-- Opening Marker --

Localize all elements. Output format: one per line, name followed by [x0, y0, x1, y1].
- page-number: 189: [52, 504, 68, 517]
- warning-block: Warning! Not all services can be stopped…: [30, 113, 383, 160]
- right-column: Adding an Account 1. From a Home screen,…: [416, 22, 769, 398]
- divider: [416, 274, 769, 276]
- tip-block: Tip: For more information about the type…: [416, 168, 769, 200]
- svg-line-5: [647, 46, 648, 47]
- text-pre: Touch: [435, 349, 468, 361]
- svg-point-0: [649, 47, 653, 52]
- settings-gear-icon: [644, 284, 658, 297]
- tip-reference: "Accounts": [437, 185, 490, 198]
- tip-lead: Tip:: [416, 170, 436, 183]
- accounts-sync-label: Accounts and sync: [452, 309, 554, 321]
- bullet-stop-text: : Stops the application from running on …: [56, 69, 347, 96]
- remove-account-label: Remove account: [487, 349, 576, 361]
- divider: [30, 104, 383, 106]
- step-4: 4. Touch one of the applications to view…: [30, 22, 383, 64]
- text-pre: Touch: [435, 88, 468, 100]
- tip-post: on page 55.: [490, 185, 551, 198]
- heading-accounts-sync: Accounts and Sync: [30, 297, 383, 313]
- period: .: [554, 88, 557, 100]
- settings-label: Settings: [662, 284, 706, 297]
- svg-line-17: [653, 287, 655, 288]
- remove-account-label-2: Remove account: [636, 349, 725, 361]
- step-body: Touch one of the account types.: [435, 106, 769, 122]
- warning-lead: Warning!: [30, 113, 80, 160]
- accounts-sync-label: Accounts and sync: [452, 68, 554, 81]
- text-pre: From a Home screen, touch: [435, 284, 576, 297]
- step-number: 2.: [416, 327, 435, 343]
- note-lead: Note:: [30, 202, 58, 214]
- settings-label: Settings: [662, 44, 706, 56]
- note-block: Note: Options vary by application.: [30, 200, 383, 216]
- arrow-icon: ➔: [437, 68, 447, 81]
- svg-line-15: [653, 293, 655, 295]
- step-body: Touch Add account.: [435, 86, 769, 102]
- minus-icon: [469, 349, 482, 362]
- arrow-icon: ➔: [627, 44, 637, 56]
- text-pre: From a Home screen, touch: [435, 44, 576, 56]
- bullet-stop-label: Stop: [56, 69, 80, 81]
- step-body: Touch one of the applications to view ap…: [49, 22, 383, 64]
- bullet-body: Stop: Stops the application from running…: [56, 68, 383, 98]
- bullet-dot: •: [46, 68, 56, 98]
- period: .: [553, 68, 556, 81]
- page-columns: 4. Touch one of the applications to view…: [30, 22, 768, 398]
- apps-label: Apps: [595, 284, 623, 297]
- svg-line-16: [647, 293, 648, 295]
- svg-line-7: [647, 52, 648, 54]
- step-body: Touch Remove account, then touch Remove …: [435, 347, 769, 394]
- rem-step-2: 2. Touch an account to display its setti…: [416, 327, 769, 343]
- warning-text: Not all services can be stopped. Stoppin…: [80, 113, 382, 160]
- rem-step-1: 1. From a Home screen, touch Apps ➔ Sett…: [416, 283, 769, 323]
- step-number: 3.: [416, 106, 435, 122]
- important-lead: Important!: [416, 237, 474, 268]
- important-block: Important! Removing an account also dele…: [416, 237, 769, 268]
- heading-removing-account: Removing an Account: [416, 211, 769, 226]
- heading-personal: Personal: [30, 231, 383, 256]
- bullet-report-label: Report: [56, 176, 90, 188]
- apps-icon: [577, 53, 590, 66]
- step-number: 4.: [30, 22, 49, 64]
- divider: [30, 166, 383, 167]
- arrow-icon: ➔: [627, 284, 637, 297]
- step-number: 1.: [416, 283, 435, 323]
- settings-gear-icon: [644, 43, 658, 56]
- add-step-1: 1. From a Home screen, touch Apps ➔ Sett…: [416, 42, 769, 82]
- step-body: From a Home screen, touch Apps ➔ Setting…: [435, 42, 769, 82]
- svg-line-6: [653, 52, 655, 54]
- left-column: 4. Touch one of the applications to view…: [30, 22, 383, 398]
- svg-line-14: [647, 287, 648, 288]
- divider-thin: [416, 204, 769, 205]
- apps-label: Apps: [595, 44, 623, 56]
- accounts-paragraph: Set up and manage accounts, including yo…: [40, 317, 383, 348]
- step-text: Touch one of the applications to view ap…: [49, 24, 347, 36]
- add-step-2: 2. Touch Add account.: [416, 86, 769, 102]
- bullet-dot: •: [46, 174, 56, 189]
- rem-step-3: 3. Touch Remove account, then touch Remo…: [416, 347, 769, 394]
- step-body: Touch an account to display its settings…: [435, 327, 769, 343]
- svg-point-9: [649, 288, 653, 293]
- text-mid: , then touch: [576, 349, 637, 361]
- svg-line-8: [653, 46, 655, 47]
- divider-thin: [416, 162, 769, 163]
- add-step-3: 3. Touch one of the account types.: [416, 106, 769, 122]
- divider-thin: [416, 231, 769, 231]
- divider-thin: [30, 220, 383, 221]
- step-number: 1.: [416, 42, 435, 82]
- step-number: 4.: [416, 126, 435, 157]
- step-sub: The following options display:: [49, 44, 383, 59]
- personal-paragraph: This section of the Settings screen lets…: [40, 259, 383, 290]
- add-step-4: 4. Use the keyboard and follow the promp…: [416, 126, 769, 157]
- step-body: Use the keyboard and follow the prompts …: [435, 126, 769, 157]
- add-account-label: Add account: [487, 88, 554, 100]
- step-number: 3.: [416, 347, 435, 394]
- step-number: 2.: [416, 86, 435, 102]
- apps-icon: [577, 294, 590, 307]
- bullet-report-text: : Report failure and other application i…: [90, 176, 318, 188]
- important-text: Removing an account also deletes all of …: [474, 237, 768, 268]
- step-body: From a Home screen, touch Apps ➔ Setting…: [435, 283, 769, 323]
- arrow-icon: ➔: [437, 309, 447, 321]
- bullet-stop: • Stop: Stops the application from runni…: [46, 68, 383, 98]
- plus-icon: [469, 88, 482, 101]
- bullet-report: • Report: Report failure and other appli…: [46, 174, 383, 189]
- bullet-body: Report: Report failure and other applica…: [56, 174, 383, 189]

-- Closing Marker --

§ **Required work**: Tell how many lines of the data above hold the string "important". The number alone is the answer.

§ **Output of the exercise**: 3